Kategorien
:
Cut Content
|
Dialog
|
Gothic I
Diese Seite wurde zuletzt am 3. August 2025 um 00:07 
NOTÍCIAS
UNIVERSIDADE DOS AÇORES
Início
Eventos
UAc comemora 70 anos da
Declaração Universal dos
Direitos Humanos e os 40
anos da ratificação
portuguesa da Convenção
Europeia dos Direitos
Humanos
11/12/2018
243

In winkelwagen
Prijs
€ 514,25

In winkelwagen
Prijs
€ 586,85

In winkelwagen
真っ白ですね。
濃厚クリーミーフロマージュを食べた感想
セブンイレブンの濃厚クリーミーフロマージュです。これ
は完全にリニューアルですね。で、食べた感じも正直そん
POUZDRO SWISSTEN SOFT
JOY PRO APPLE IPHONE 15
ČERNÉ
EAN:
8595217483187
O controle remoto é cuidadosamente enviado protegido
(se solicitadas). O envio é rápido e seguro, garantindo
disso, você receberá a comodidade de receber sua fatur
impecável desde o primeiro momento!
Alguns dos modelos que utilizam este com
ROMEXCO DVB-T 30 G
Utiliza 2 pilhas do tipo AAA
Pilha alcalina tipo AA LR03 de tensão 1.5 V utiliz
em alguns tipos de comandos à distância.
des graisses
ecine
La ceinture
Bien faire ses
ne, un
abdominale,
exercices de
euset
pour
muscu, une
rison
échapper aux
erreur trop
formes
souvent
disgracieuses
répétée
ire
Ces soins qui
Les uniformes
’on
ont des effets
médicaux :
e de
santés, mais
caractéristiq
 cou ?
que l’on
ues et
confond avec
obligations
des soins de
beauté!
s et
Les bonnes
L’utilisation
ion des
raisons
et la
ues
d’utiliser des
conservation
———
The required output is a copy of each line in the records where the string "Direitos" occurs.

[Result of this exercise]:
Direitos Humanos e os 40
Europeia dos Direitos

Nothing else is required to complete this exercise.